▶ _Action item_: Print every entry exactly as it appears, but skip the pictures.
(Data for review)
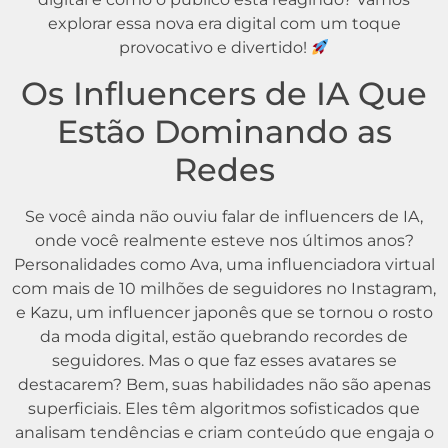
explorar essa nova era digital com um toque
provocativo e divertido!
Os Influencers de IA Que
Estão Dominando as
Redes
Se você ainda não ouviu falar de influencers de IA,
onde você realmente esteve nos últimos anos?
Personalidades como Ava, uma influenciadora virtual
com mais de 10 milhões de seguidores no Instagram,
e Kazu, um influencer japonês que se tornou o rosto
da moda digital, estão quebrando recordes de
seguidores. Mas o que faz esses avatares se
destacarem? Bem, suas habilidades não são apenas
superficiais. Eles têm algoritmos sofisticados que
analisam tendências e criam conteúdo que engaja o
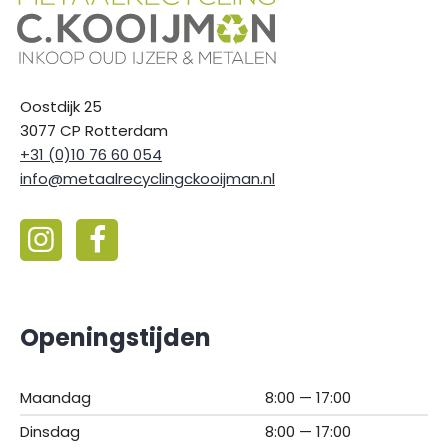
Oostdijk 25
3077 CP Rotterdam
+31 (0)10 76 60 054
info@metaalrecyclingckooijman.nl
Openingstijden
Maandag
8:00 — 17:00
Dinsdag
8:00 — 17:00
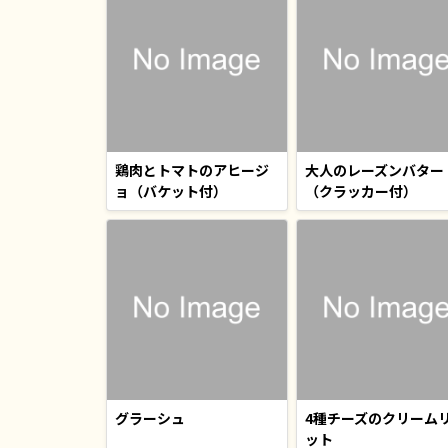
鶏肉とトマトのアヒージ
大人のレーズンバター
ョ（バケット付）
（クラッカー付）
グラーシュ
4種チーズのクリーム
ット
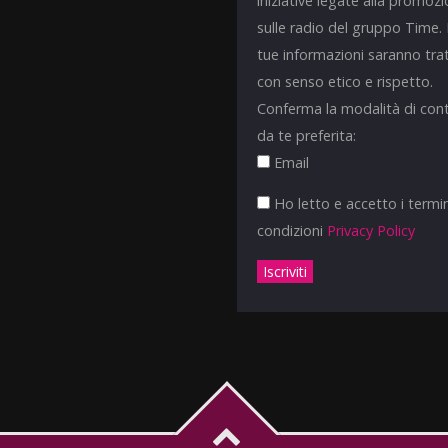
iniziative legate alla promoz
sulle radio del gruppo Time.
tue informazioni saranno tra
con senso etico e rispetto.
Conferma la modalità di con
da te preferita:
Email
Ho letto e accetto i termin
condizioni
Privacy Policy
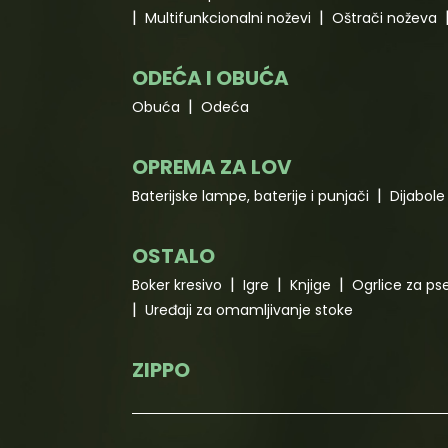
Multifunkcionalni noževi
Oštrači noževa
ODEĆA I OBUĆA
Obuća
Odeća
OPREMA ZA LOV
Baterijske lampe, baterije i punjači
Dijabole 
OSTALO
Boker kresivo
Igre
Knjige
Ogrlice za ps
Uređaji za omamljivanje stoke
ZIPPO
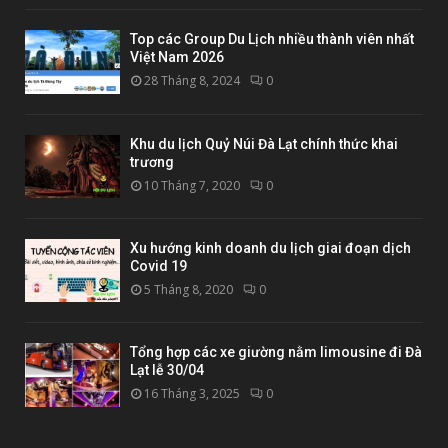
Top các Group Du Lịch nhiều thành viên nhất
Việt Nam 2026
28 Tháng 8, 2024
0
Khu du lịch Quỷ Núi Đà Lạt chính thức khai
trương
10 Tháng 7, 2020
0
Xu hướng kinh doanh du lịch giai đoạn dịch
Covid 19
5 Tháng 8, 2020
0
Tổng hợp các xe giường nằm limousine đi Đà
Lạt lễ 30/04
16 Tháng 3, 2025
0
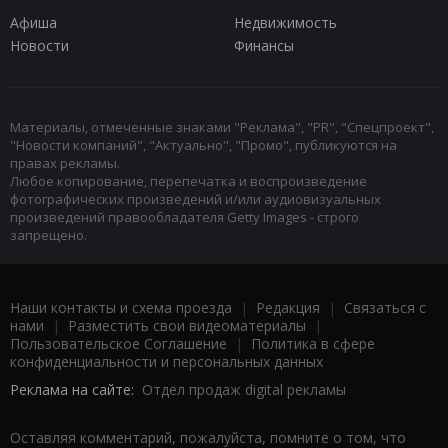
Афиша
Недвижимость
Новости
Финансы
Материалы, отмеченные знаками "Реклама", "PR", "Спецпроект",
"Новости компаний", "Актуально", "Промо", публикуются на
правах рекламы.
Любое копирование, перепечатка и воспроизведение
фотографических произведений и/или аудиовизуальных
произведений правообладателя Getty Images - строго
запрещено.
Наши контакты и схема проезда
|
Редакция
|
Связаться с
нами
|
Разместить свои видеоматериалы
|
Пользовательское Соглашение
|
Политика в сфере
конфиденциальности и персональных данных
Реклама на сайте:
Отдел продаж digital рекламы
Оставляя комментарий, пожалуйста, помните о том, что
(End Data for review)
▶ _The answer_:
explorar essa nova era digital com um toque
provocativo e divertido!
Os Influencers de IA Que
Estão Dominando as
Redes
Se você ainda não ouviu falar de influencers de IA,
onde você realmente esteve nos últimos anos?
Personalidades como Ava, uma influenciadora virtual
com mais de 10 milhões de seguidores no Instagram,
e Kazu, um influencer japonês que se tornou o rosto
da moda digital, estão quebrando recordes de
seguidores. Mas o que faz esses avatares se
destacarem? Bem, suas habilidades não são apenas
superficiais. Eles têm algoritmos sofisticados que
analisam tendências e criam conteúdo que engaja o
Oostdijk 25
3077 CP Rotterdam
+31 (0)10 76 60 054
info@metaalrecyclingckooijman.nl
Openingstijden
Maandag
8:00 — 17:00
Dinsdag
8:00 — 17:00
鶏肉とトマトのアヒージ
大人のレーズンバター
ョ（バケット付）
（クラッカー付）
グラーシュ
4種チーズのクリーム
ット
iniziative legate alla promoz
sulle radio del gruppo Time.
tue informazioni saranno tra
con senso etico e rispetto.
Conferma la modalità di con
da te preferita:
Email
Ho letto e accetto i termin
condizioni
Privacy Policy
Multifunkcionalni noževi
Oštrači noževa
ODEĆA I OBUĆA
Obuća
Odeća
OPREMA ZA LOV
Baterijske lampe, baterije i punjači
Dijabole 
OSTALO
Boker kresivo
Igre
Knjige
Ogrlice za ps
Uređaji za omamljivanje stoke
ZIPPO
Top các Group Du Lịch nhiều thành viên nhất
Việt Nam 2026
28 Tháng 8, 2024
0
Khu du lịch Quỷ Núi Đà Lạt chính thức khai
trương
10 Tháng 7, 2020
0
Xu hướng kinh doanh du lịch giai đoạn dịch
Covid 19
5 Tháng 8, 2020
0
Tổng hợp các xe giường nằm limousine đi Đà
Lạt lễ 30/04
16 Tháng 3, 2025
0
Афиша
Недвижимость
Новости
Финансы
Материалы, отмеченные знаками "Реклама", "PR", "Спецпроект",
"Новости компаний", "Актуально", "Промо", публикуются на
правах рекламы.
Любое копирование, перепечатка и воспроизведение
фотографических произведений и/или аудиовизуальных
произведений правообладателя Getty Images - строго
запрещено.
Наши контакты и схема проезда
|
Редакция
|
Связаться с
нами
|
Разместить свои видеоматериалы
|
Пользовательское Соглашение
|
Политика в сфере
конфиденциальности и персональных данных
Реклама на сайте:
Отдел продаж digital рекламы
Оставляя комментарий, пожалуйста, помните о том, что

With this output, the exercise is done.